* Records for this task
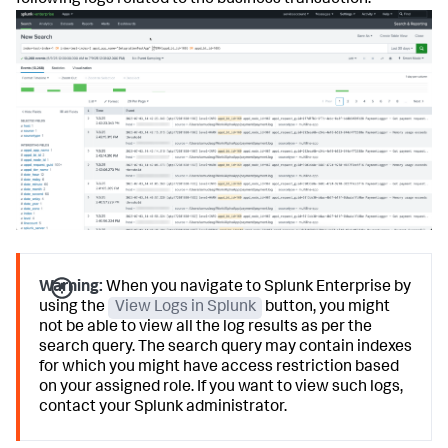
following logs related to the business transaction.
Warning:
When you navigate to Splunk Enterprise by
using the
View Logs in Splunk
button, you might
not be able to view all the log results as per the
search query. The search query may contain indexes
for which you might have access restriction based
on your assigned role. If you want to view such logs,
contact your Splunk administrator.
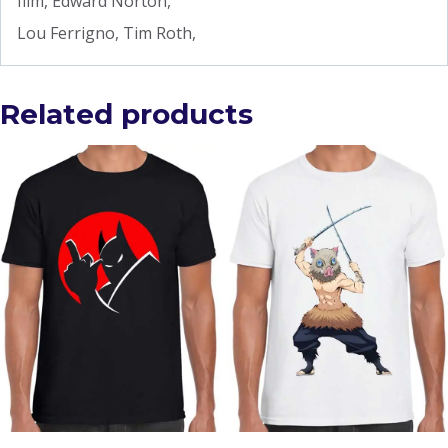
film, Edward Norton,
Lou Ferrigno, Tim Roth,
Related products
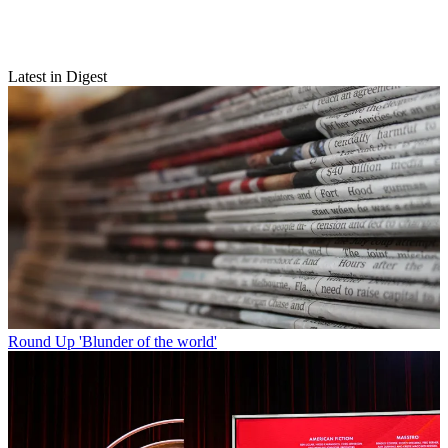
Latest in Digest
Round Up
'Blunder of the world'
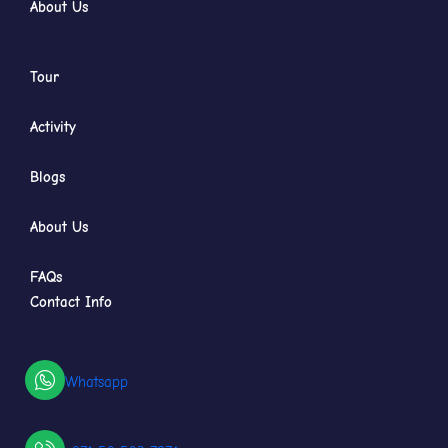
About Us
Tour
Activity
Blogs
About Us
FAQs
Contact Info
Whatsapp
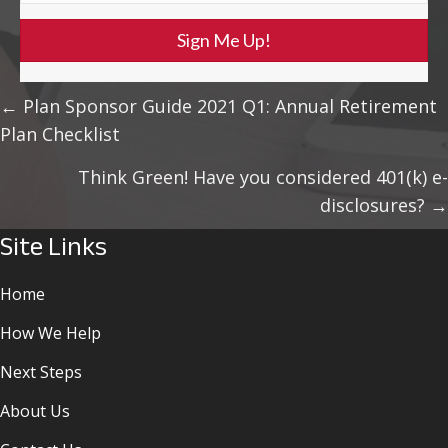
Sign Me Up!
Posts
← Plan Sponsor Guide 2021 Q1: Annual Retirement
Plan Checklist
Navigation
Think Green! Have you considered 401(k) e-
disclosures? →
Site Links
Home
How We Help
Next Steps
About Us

==

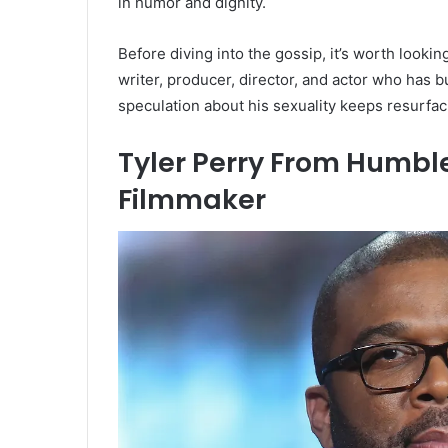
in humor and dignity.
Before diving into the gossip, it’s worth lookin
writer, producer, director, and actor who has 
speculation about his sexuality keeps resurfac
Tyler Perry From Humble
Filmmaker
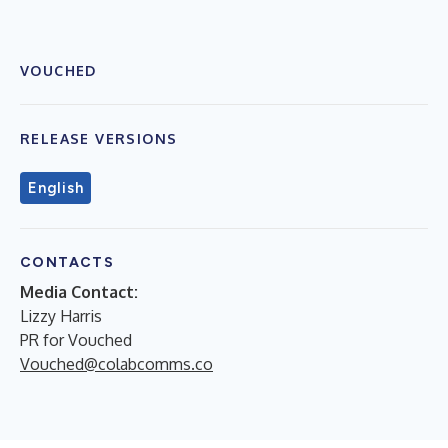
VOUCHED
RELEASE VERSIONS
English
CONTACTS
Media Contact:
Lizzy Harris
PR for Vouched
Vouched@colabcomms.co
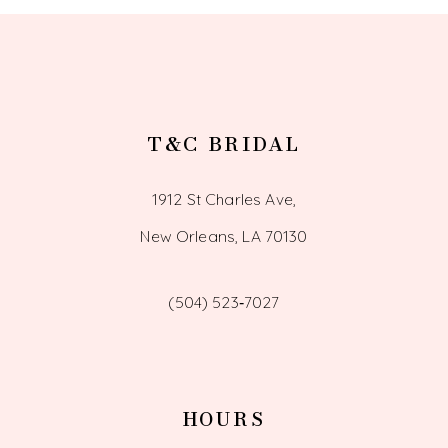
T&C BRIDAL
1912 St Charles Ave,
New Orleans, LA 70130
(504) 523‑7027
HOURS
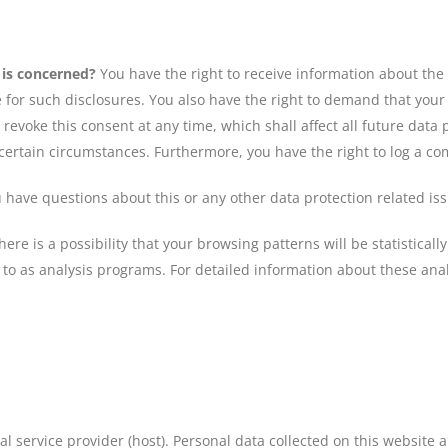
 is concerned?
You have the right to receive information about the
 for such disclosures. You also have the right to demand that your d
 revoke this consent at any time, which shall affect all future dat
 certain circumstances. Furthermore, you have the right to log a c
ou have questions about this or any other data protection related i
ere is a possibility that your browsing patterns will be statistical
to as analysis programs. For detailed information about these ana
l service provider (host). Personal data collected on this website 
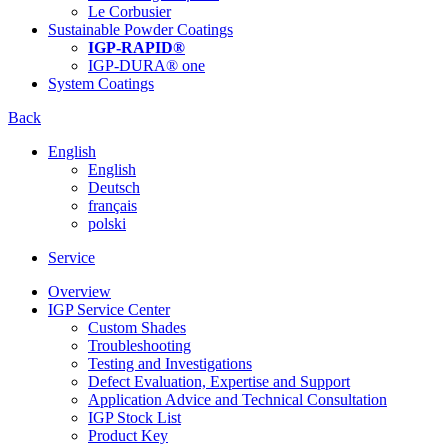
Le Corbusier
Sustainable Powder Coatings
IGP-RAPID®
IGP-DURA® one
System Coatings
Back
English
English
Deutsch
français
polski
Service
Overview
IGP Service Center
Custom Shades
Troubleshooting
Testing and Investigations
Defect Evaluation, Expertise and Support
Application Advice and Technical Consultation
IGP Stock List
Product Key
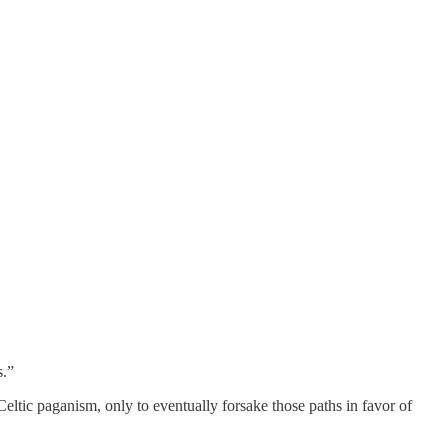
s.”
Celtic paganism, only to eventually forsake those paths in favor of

...

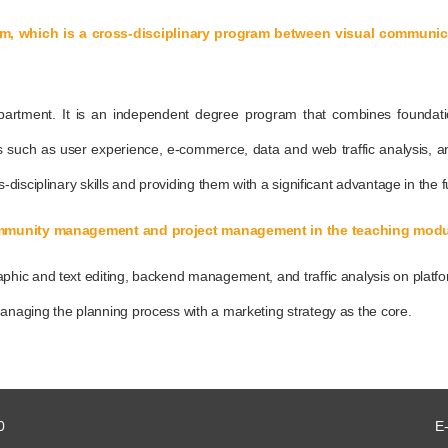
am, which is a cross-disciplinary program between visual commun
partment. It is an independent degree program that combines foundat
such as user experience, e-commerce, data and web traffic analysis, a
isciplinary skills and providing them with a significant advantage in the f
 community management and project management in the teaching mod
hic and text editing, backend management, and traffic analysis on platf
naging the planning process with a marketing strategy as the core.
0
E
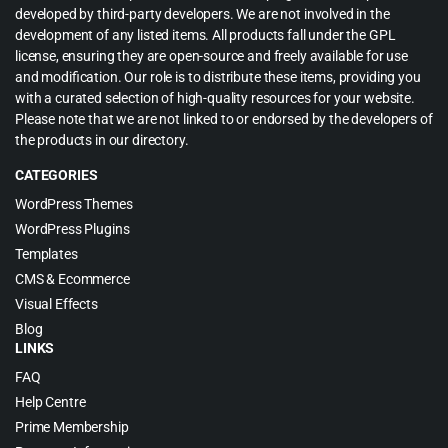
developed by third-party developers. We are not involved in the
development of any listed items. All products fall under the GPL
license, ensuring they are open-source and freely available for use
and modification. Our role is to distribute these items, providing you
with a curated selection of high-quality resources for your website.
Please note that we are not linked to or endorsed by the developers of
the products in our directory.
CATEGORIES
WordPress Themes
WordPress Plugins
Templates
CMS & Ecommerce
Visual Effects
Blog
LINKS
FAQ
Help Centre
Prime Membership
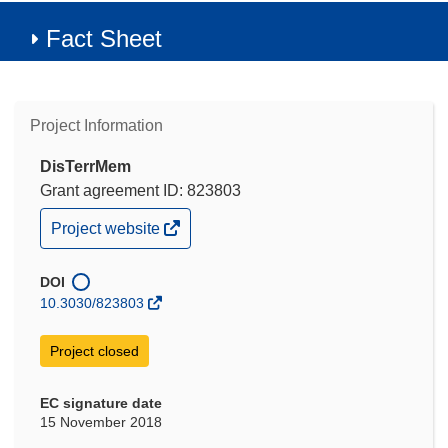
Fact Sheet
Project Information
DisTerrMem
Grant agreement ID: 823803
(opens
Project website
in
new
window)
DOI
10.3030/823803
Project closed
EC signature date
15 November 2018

* What the task asks
Each line above that contains "analysis" must be copied out.

* Result for this exercise
to as analysis programs. For detailed information about these ana
such as user experience, e-commerce, data and web traffic analysis, a
hic and text editing, backend management, and traffic analysis on platf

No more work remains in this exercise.